> Records shown
+ + +

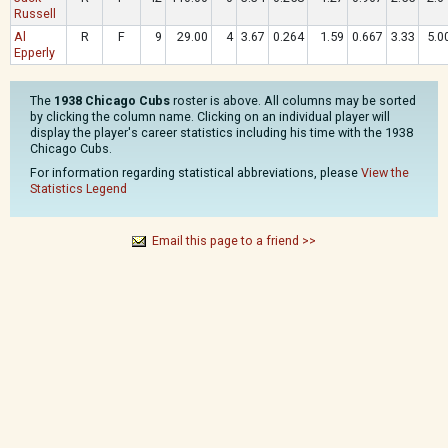
Russell
Al
R
F
9
29.00
4
3.67
0.264
1.59
0.667
3.33
5.0
Epperly
The
1938 Chicago Cubs
roster is above. All columns may be sorted
by clicking the column name. Clicking on an individual player will
display the player's career statistics including his time with the 1938
Chicago Cubs.
For information regarding statistical abbreviations, please
View the
Statistics Legend
Email this page to a friend >>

+ + +

> Problem details
In the records above, find each line with the string "player" and list it.

> Solution to this problem
by clicking the column name. Clicking on an individual player will
display the player's career statistics including his time with the 1938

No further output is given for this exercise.